Raw data Block Start
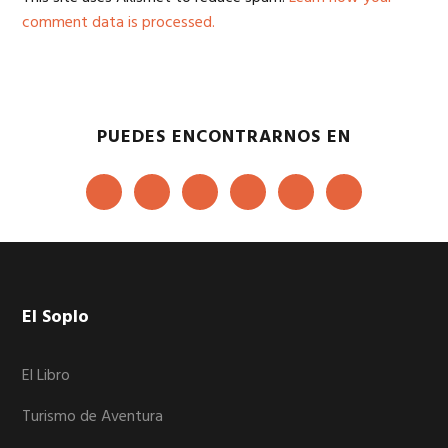
comment data is processed.
PUEDES ENCONTRARNOS EN
Footer
El Soplo
El Libro
Turismo de Aventura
Raw data Block End
__Task requirements__: Exclude the pictures and give back the rest of the data above exactly as written.

__Written reply__:
comment data is processed.
PUEDES ENCONTRARNOS EN
Footer
El Soplo
El Libro
Turismo de Aventura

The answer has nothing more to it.